[Items from a data source]
####

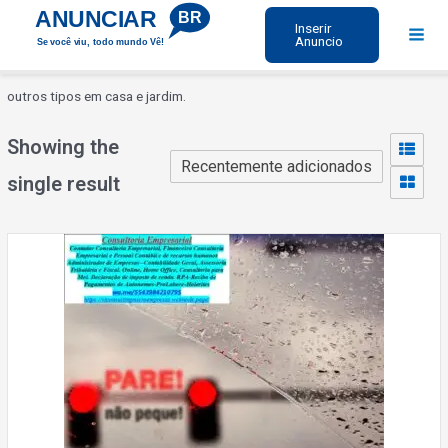
Ir
ANUNCIAR
BR
Inserir
para
Anuncio
Se você viu, todo mundo Vê!
Mai
o
Men
conteúdo
outros tipos em casa e jardim.
Showing the
single result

####

=== Exercise ===
Repeat word for word each line from the one with "outros tipos em casa e jardim." to the end of the records above, inclusive.

=== Task output ===
outros tipos em casa e jardim.
Showing the
single result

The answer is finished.